** Exercise aim **
If a line in the records below contains "still", copy that line.

****************

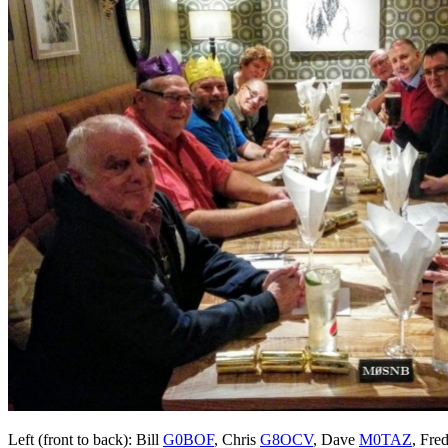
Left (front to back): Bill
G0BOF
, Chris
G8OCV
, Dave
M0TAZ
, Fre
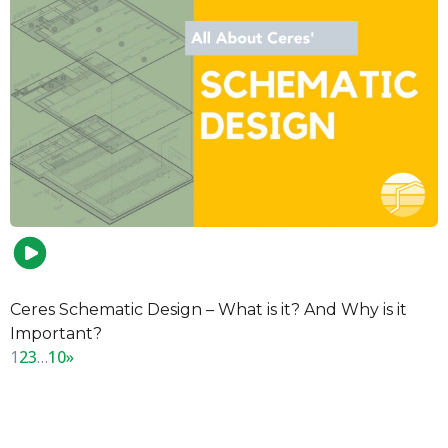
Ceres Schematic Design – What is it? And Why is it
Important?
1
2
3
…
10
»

****************

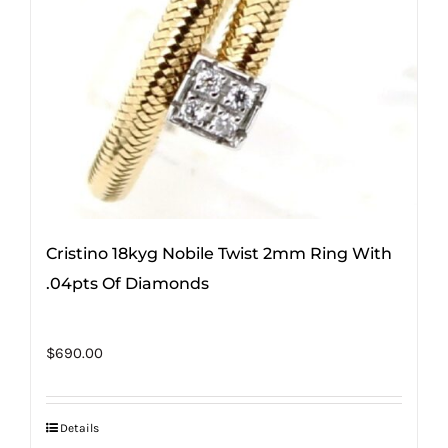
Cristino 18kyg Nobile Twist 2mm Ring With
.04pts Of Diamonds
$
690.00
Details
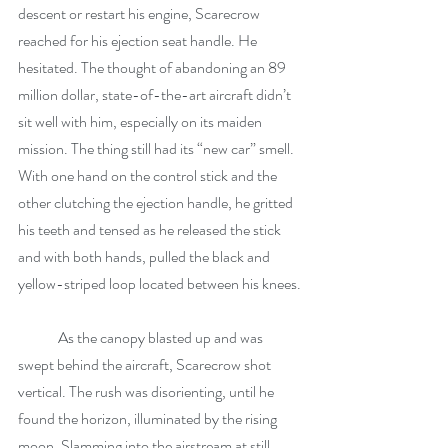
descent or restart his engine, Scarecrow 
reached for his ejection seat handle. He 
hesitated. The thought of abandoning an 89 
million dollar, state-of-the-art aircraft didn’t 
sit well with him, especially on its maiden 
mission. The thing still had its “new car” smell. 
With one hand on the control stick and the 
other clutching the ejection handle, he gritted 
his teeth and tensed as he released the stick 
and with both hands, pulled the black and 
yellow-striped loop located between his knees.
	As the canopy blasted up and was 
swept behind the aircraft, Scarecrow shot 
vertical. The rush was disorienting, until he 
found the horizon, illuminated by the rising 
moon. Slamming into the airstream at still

****************

** Exercise output **
mission. The thing still had its “new car” smell. 
moon. Slamming into the airstream at still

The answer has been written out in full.